PROMPT → Please copy the listing that follows exactly, leaving out any pictures.

◇ ◇ ◇ ◇ ◇

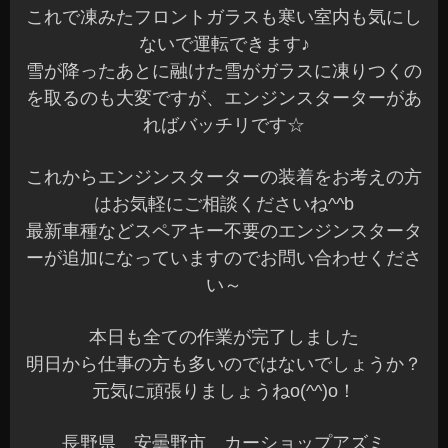
これで凍みたフロントガラスも寒い室内も気にし
ないで運転できます♪
雪が降ったあとに融けた雪がガラスに凍りつくの
を取るのも大変ですが、エンジンスターターがあ
ればバッチリです☆
これからエンジンスターターの装着をお考えの方
はお気軽にご相談くださいね^^b
最新車種などスペアキー不要のエンジンスタータ
ーが追加になっていますのでお問い合わせくださ
い～
本日も全ての作業が完了しました
明日から仕事の方も多いのではないでしょうか？
元気に頑張りましょうねo(^^)o！
長野県 安曇野市 カーショップアズミ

◇ ◇ ◇ ◇ ◇

RESULT FOR THIS EXERCISE →
これで凍みたフロントガラスも寒い室内も気にし
ないで運転できます♪
雪が降ったあとに融けた雪がガラスに凍りつくの
を取るのも大変ですが、エンジンスターターがあ
ればバッチリです☆
これからエンジンスターターの装着をお考えの方
はお気軽にご相談くださいね^^b
最新車種などスペアキー不要のエンジンスタータ
ーが追加になっていますのでお問い合わせくださ
い～
本日も全ての作業が完了しました
明日から仕事の方も多いのではないでしょうか？
元気に頑張りましょうねo(^^)o！
長野県 安曇野市 カーショップアズミ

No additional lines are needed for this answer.